- _DATA TO PROCESS_
--

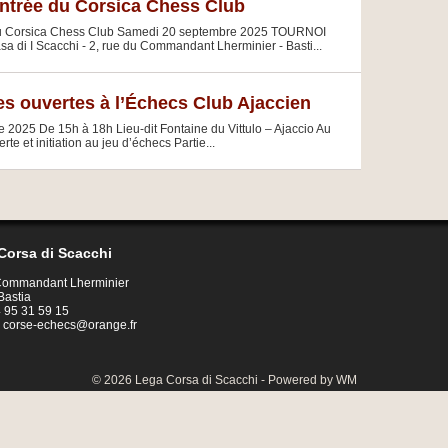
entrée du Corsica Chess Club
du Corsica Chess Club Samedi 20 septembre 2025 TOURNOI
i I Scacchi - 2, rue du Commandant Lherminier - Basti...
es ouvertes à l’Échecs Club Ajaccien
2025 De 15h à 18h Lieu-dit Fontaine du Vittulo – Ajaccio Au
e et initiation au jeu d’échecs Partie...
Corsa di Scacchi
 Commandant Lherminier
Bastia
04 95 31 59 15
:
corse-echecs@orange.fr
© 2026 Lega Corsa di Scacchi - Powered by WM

--

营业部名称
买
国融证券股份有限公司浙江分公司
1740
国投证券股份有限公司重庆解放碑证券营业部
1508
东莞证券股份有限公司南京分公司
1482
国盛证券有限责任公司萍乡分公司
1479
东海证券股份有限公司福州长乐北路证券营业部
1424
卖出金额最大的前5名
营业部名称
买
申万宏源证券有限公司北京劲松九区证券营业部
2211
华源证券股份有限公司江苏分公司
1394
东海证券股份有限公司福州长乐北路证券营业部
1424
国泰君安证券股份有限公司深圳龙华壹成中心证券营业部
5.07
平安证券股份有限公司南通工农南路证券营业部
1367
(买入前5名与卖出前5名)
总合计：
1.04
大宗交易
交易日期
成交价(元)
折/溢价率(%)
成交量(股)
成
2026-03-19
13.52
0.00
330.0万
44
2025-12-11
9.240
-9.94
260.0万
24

--

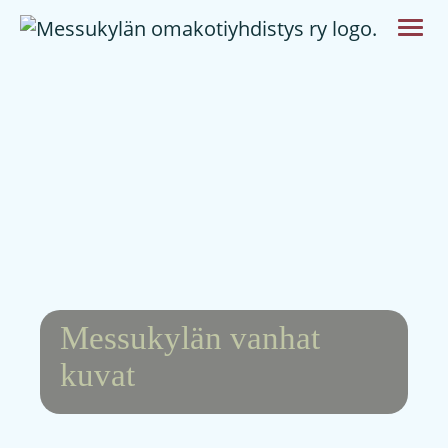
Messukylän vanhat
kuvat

--

- _WORK ITEM_
Above are the records; print exactly the lines from the line with "entrée du Corsica Chess Club" to the line with "corse-echecs@orange.fr", including both, and nothing else.

- _TASK RESULT_
entrée du Corsica Chess Club
du Corsica Chess Club Samedi 20 septembre 2025 TOURNOI
i I Scacchi - 2, rue du Commandant Lherminier - Basti...
es ouvertes à l’Échecs Club Ajaccien
2025 De 15h à 18h Lieu-dit Fontaine du Vittulo – Ajaccio Au
e et initiation au jeu d’échecs Partie...
Corsa di Scacchi
 Commandant Lherminier
Bastia
04 95 31 59 15
:
corse-echecs@orange.fr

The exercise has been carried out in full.